Document understanding data:
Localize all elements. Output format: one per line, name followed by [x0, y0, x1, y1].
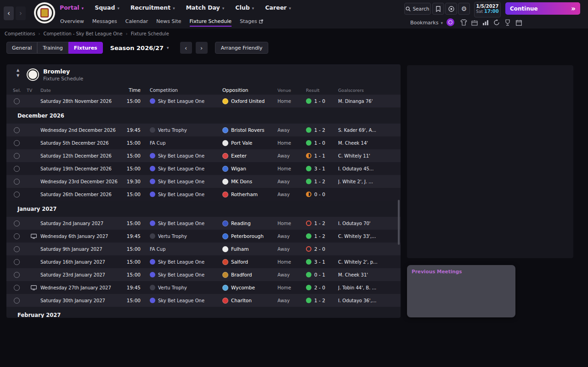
fixture-result[interactable]: 1 - 2 — [306, 233, 338, 239]
chevron-up-icon[interactable]: ▲ — [17, 68, 19, 72]
subnav-overview[interactable]: Overview — [60, 18, 84, 27]
column-header-date[interactable]: Date — [40, 88, 119, 93]
fm-profile-icon[interactable] — [447, 18, 454, 26]
select-radio[interactable] — [14, 127, 20, 133]
fixture-opposition[interactable]: Rotherham — [216, 192, 277, 198]
fixture-result[interactable]: 0 - 0 — [306, 192, 338, 197]
fixture-row[interactable]: Wednesday 23rd December 202619:30Sky Bet… — [6, 175, 401, 188]
calendar-button[interactable] — [514, 18, 523, 27]
select-radio[interactable] — [14, 233, 20, 239]
subnav-news-site[interactable]: News Site — [156, 18, 181, 27]
bromley-club-badge[interactable] — [34, 2, 55, 23]
trophy-button[interactable] — [503, 18, 512, 27]
select-radio[interactable] — [14, 246, 20, 252]
breadcrumb-item[interactable]: Competitions — [5, 31, 35, 36]
tab-general[interactable]: General — [6, 42, 37, 54]
tab-training[interactable]: Training — [37, 42, 68, 54]
fixture-row[interactable]: Saturday 19th December 202615:00Sky Bet … — [6, 162, 401, 175]
subnav-messages[interactable]: Messages — [92, 18, 117, 27]
menu-squad[interactable]: Squad▾ — [95, 4, 119, 11]
shirt-icon-button[interactable] — [459, 18, 468, 27]
fixture-opposition[interactable]: Exeter — [216, 153, 277, 159]
fixture-result[interactable]: 2 - 0 — [306, 285, 338, 290]
fixture-opposition[interactable]: Fulham — [216, 246, 277, 252]
fixture-opposition[interactable]: Bristol Rovers — [216, 127, 277, 133]
select-radio[interactable] — [14, 285, 20, 291]
subnav-fixture-schedule[interactable]: Fixture Schedule — [190, 18, 232, 27]
fixture-opposition[interactable]: Oxford United — [216, 98, 277, 104]
fixture-result[interactable]: 1 - 2 — [306, 298, 338, 303]
breadcrumb-item[interactable]: Fixture Schedule — [131, 31, 169, 36]
select-radio[interactable] — [14, 259, 20, 265]
fixture-row[interactable]: Wednesday 2nd December 202619:45Vertu Tr… — [6, 124, 401, 136]
next-season-button[interactable]: › — [196, 42, 208, 54]
menu-portal[interactable]: Portal▾ — [60, 4, 84, 11]
fixture-opposition[interactable]: Wycombe — [216, 285, 277, 291]
fixture-opposition[interactable]: Peterborough — [216, 233, 277, 239]
bookmarks-dropdown[interactable]: Bookmarks ▾ — [410, 20, 443, 26]
vertical-scrollbar[interactable] — [398, 200, 400, 245]
select-radio[interactable] — [14, 166, 20, 172]
fixture-opposition[interactable]: MK Dons — [216, 179, 277, 185]
menu-club[interactable]: Club▾ — [235, 4, 254, 11]
continue-button[interactable]: Continue » — [505, 2, 580, 15]
column-header-result[interactable]: Result — [306, 88, 338, 93]
search-box[interactable]: Search — [404, 3, 431, 15]
select-radio[interactable] — [14, 192, 20, 198]
fixture-row[interactable]: Wednesday 27th January 202719:45Vertu Tr… — [6, 281, 401, 294]
history-back-button[interactable]: ‹ — [4, 6, 14, 20]
fixture-opposition[interactable]: Bradford — [216, 272, 277, 278]
menu-recruitment[interactable]: Recruitment▾ — [130, 4, 175, 11]
settings-button[interactable]: ⚙ — [458, 3, 470, 15]
subnav-stages[interactable]: Stages — [240, 18, 263, 27]
fixture-row[interactable]: Saturday 30th January 202715:00Sky Bet L… — [6, 294, 401, 307]
previous-season-button[interactable]: ‹ — [180, 42, 192, 54]
select-radio[interactable] — [14, 298, 20, 304]
column-header-sel-[interactable]: Sel. — [6, 88, 27, 93]
history-forward-button[interactable]: › — [16, 6, 26, 20]
column-header-opposition[interactable]: Opposition — [216, 87, 277, 93]
breadcrumb-item[interactable]: Competition - Sky Bet League One — [43, 31, 122, 36]
fixture-row[interactable]: Saturday 26th December 202615:00Sky Bet … — [6, 188, 401, 201]
game-date-widget[interactable]: 1/5/2027 Sat17:00 — [474, 2, 501, 17]
kit-box-button[interactable] — [470, 18, 479, 27]
chevron-down-icon[interactable]: ▼ — [17, 74, 19, 78]
fixture-row[interactable]: Wednesday 6th January 202719:45Vertu Tro… — [6, 230, 401, 243]
fixture-result[interactable]: 1 - 0 — [306, 140, 338, 146]
notes-button[interactable] — [432, 3, 444, 15]
select-radio[interactable] — [14, 153, 20, 159]
select-radio[interactable] — [14, 140, 20, 146]
column-header-venue[interactable]: Venue — [277, 88, 306, 93]
select-radio[interactable] — [14, 179, 20, 185]
stats-button[interactable] — [481, 18, 490, 27]
column-header-competition[interactable]: Competition — [143, 88, 216, 93]
fixture-row[interactable]: Saturday 28th November 202615:00Sky Bet … — [6, 95, 401, 107]
fixture-row[interactable]: Saturday 12th December 202615:00Sky Bet … — [6, 149, 401, 162]
menu-career[interactable]: Career▾ — [265, 4, 291, 11]
fixture-result[interactable]: 2 - 0 — [306, 246, 338, 252]
menu-match-day[interactable]: Match Day▾ — [186, 4, 225, 11]
fixture-result[interactable]: 1 - 0 — [306, 98, 338, 104]
fixture-opposition[interactable]: Charlton — [216, 298, 277, 304]
tab-fixtures[interactable]: Fixtures — [68, 42, 103, 54]
fixture-row[interactable]: Saturday 16th January 202715:00Sky Bet L… — [6, 255, 401, 268]
subnav-calendar[interactable]: Calendar — [125, 18, 148, 27]
fixture-row[interactable]: Saturday 2nd January 202715:00Sky Bet Le… — [6, 217, 401, 230]
fixture-result[interactable]: 1 - 1 — [306, 153, 338, 158]
fixture-result[interactable]: 1 - 2 — [306, 179, 338, 184]
fixture-opposition[interactable]: Port Vale — [216, 140, 277, 146]
fixture-result[interactable]: 3 - 1 — [306, 259, 338, 265]
fixture-result[interactable]: 1 - 2 — [306, 220, 338, 226]
fixture-result[interactable]: 3 - 1 — [306, 166, 338, 171]
arrange-friendly-button[interactable]: Arrange Friendly — [215, 42, 269, 54]
fixture-result[interactable]: 1 - 2 — [306, 127, 338, 133]
fixture-row[interactable]: Saturday 9th January 202715:00FA CupFulh… — [6, 243, 401, 255]
match-ball-button[interactable] — [445, 3, 457, 15]
column-header-time[interactable]: Time — [119, 87, 143, 93]
select-radio[interactable] — [14, 220, 20, 226]
select-radio[interactable] — [14, 272, 20, 278]
season-selector[interactable]: Season 2026/27 ▾ — [110, 45, 169, 51]
fixture-row[interactable]: Saturday 5th December 202615:00FA CupPor… — [6, 136, 401, 149]
select-radio[interactable] — [14, 98, 20, 104]
column-header-goalscorers[interactable]: Goalscorers — [338, 88, 401, 93]
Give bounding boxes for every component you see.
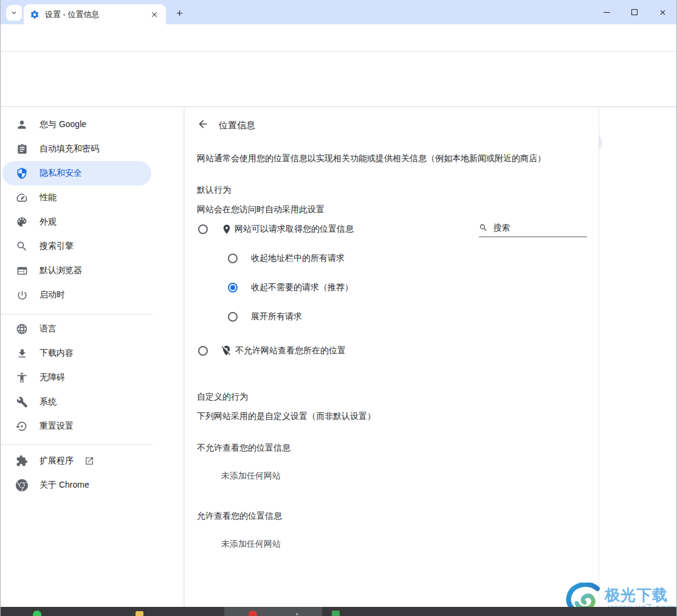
sidebar-divider bbox=[1, 314, 153, 314]
default-behavior-label: 默认行为 bbox=[197, 185, 231, 196]
autofill-icon bbox=[16, 143, 28, 155]
sidebar-item-label: 启动时 bbox=[40, 289, 65, 300]
sidebar-item-appearance[interactable]: 外观 bbox=[1, 210, 184, 234]
tab-strip: 设置 - 位置信息 bbox=[1, 0, 676, 24]
close-window-button[interactable] bbox=[648, 0, 676, 24]
radio-block[interactable] bbox=[198, 346, 208, 356]
open-in-new-icon bbox=[84, 456, 94, 466]
sub-option-row[interactable]: 收起地址栏中的所有请求 bbox=[228, 253, 345, 264]
shield-icon bbox=[16, 167, 28, 179]
intro-text: 网站通常会使用您的位置信息以实现相关功能或提供相关信息（例如本地新闻或附近的商店… bbox=[197, 153, 546, 164]
sub-option-label: 展开所有请求 bbox=[251, 311, 302, 322]
power-icon bbox=[16, 289, 28, 301]
sidebar-item-you-and-google[interactable]: 您与 Google bbox=[1, 112, 184, 137]
sidebar-item-about-chrome[interactable]: 关于 Chrome bbox=[1, 473, 184, 497]
location-pin-icon bbox=[221, 224, 232, 235]
speedometer-icon bbox=[16, 192, 28, 204]
subpage-search[interactable] bbox=[479, 223, 587, 237]
taskbar-app-icon[interactable] bbox=[249, 611, 257, 616]
sidebar-item-privacy-security[interactable]: 隐私和安全 bbox=[1, 161, 184, 185]
taskbar-app-icon[interactable] bbox=[296, 613, 298, 615]
sidebar-item-label: 搜索引擎 bbox=[40, 241, 74, 252]
sidebar-item-on-startup[interactable]: 启动时 bbox=[1, 283, 184, 307]
sidebar-item-label: 重置设置 bbox=[40, 421, 74, 432]
tab-title: 设置 - 位置信息 bbox=[45, 9, 149, 20]
taskbar bbox=[1, 607, 676, 616]
sidebar-item-extensions[interactable]: 扩展程序 bbox=[1, 449, 184, 473]
taskbar-active-app[interactable] bbox=[224, 607, 322, 616]
sidebar-item-label: 语言 bbox=[40, 324, 57, 334]
sidebar-item-label: 无障碍 bbox=[40, 372, 65, 383]
subpage-search-input[interactable] bbox=[492, 223, 574, 233]
puzzle-icon bbox=[16, 455, 28, 467]
maximize-button[interactable] bbox=[620, 0, 648, 24]
close-icon bbox=[659, 9, 667, 16]
sidebar-item-label: 下载内容 bbox=[40, 348, 74, 359]
chevron-down-icon bbox=[10, 9, 18, 17]
sidebar-item-system[interactable]: 系统 bbox=[1, 390, 184, 414]
new-tab-button[interactable] bbox=[172, 5, 187, 20]
page-title: 位置信息 bbox=[219, 120, 255, 131]
custom-behavior-label: 自定义的行为 bbox=[197, 392, 248, 403]
sidebar-item-downloads[interactable]: 下载内容 bbox=[1, 341, 184, 365]
minimize-button[interactable] bbox=[593, 0, 620, 24]
minimize-icon bbox=[603, 12, 610, 13]
globe-icon bbox=[16, 323, 28, 335]
sub-option-row[interactable]: 收起不需要的请求（推荐） bbox=[228, 282, 353, 293]
settings-sidebar: 您与 Google 自动填充和密码 隐私和安全 性能 外观 搜索引擎 bbox=[1, 107, 184, 608]
browser-window: 设置 - 位置信息 Chrome bbox=[0, 0, 677, 616]
browser-toolbar: Chrome chrome://settings/content/locatio… bbox=[1, 24, 676, 52]
sidebar-item-languages[interactable]: 语言 bbox=[1, 317, 184, 341]
back-button[interactable] bbox=[197, 118, 210, 131]
taskbar-app-icon[interactable] bbox=[136, 611, 143, 616]
sub-option-label: 收起地址栏中的所有请求 bbox=[251, 253, 345, 264]
sidebar-item-performance[interactable]: 性能 bbox=[1, 185, 184, 210]
person-icon bbox=[16, 119, 28, 131]
taskbar-app-icon[interactable] bbox=[332, 611, 340, 616]
radio-quiet-unwanted[interactable] bbox=[228, 283, 238, 292]
sub-option-row[interactable]: 展开所有请求 bbox=[228, 311, 302, 322]
radio-allow[interactable] bbox=[198, 224, 208, 234]
maximize-icon bbox=[631, 9, 637, 15]
sidebar-divider bbox=[1, 444, 153, 445]
palette-icon bbox=[16, 216, 28, 228]
settings-header: 设置 bbox=[1, 52, 676, 107]
sidebar-item-label: 性能 bbox=[40, 192, 57, 203]
sidebar-item-label: 默认浏览器 bbox=[40, 265, 82, 276]
sidebar-item-label: 扩展程序 bbox=[40, 455, 74, 466]
allowed-section-title: 允许查看您的位置信息 bbox=[197, 511, 282, 522]
taskbar-app-icon[interactable] bbox=[33, 611, 41, 616]
sidebar-item-reset[interactable]: 重置设置 bbox=[1, 414, 184, 438]
sidebar-item-default-browser[interactable]: 默认浏览器 bbox=[1, 258, 184, 283]
sidebar-item-label: 系统 bbox=[40, 396, 57, 407]
option-allow-label: 网站可以请求取得您的位置信息 bbox=[235, 224, 354, 235]
sub-option-label: 收起不需要的请求（推荐） bbox=[251, 282, 353, 293]
option-allow-row[interactable]: 网站可以请求取得您的位置信息 bbox=[198, 224, 354, 235]
allowed-empty-text: 未添加任何网站 bbox=[221, 539, 281, 550]
location-off-icon bbox=[221, 345, 232, 356]
blocked-empty-text: 未添加任何网站 bbox=[221, 471, 281, 482]
option-block-row[interactable]: 不允许网站查看您所在的位置 bbox=[198, 345, 346, 356]
custom-behavior-subtitle: 下列网站采用的是自定义设置（而非默认设置） bbox=[197, 411, 376, 422]
option-block-label: 不允许网站查看您所在的位置 bbox=[235, 345, 346, 356]
gear-icon bbox=[30, 10, 40, 19]
search-icon bbox=[16, 240, 28, 252]
search-icon bbox=[479, 223, 488, 232]
sidebar-item-label: 外观 bbox=[40, 216, 57, 227]
sidebar-item-label: 隐私和安全 bbox=[40, 168, 82, 179]
window-controls bbox=[593, 0, 676, 24]
browser-icon bbox=[16, 265, 28, 277]
radio-quiet-address-bar[interactable] bbox=[228, 254, 238, 263]
sidebar-item-label: 您与 Google bbox=[40, 119, 86, 130]
sidebar-item-search-engine[interactable]: 搜索引擎 bbox=[1, 234, 184, 258]
accessibility-icon bbox=[16, 372, 28, 384]
sidebar-item-autofill[interactable]: 自动填充和密码 bbox=[1, 137, 184, 161]
radio-loud-all[interactable] bbox=[228, 312, 238, 322]
chromium-icon bbox=[16, 479, 28, 491]
sidebar-item-accessibility[interactable]: 无障碍 bbox=[1, 365, 184, 390]
location-settings-panel: 位置信息 网站通常会使用您的位置信息以实现相关功能或提供相关信息（例如本地新闻或… bbox=[184, 107, 599, 608]
tab-settings[interactable]: 设置 - 位置信息 bbox=[24, 4, 166, 24]
sidebar-item-label: 自动填充和密码 bbox=[40, 144, 99, 154]
tab-close-button[interactable] bbox=[149, 9, 160, 20]
tab-search-button[interactable] bbox=[6, 5, 22, 21]
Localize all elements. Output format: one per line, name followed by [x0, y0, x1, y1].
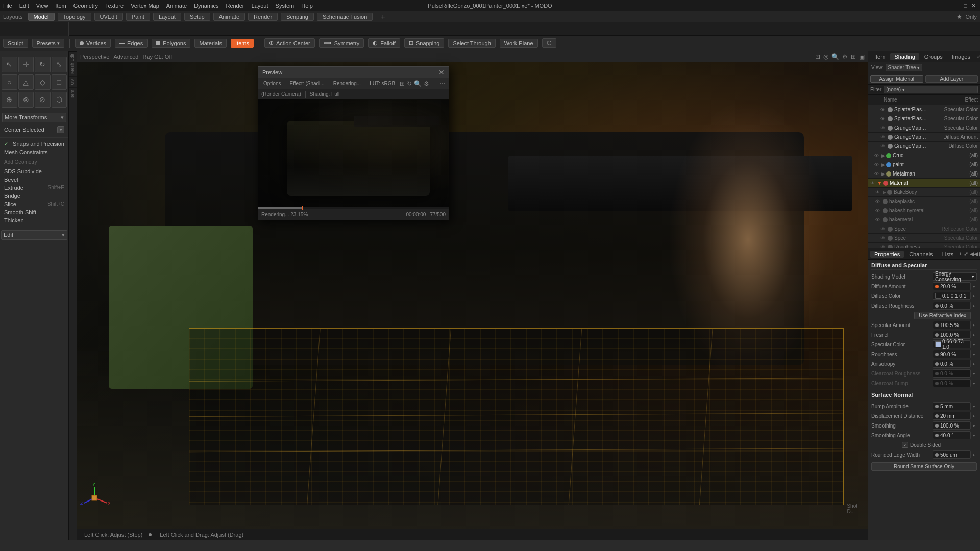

◆ **Required work**: Extract every line of the records above that contains the word "默认浏览器".

◆ **Exercise result**:
sidebar-item-label: 默认浏览器 bbox=[40, 265, 82, 276]
sidebar-item-default-browser[interactable]: 默认浏览器 bbox=[1, 258, 184, 283]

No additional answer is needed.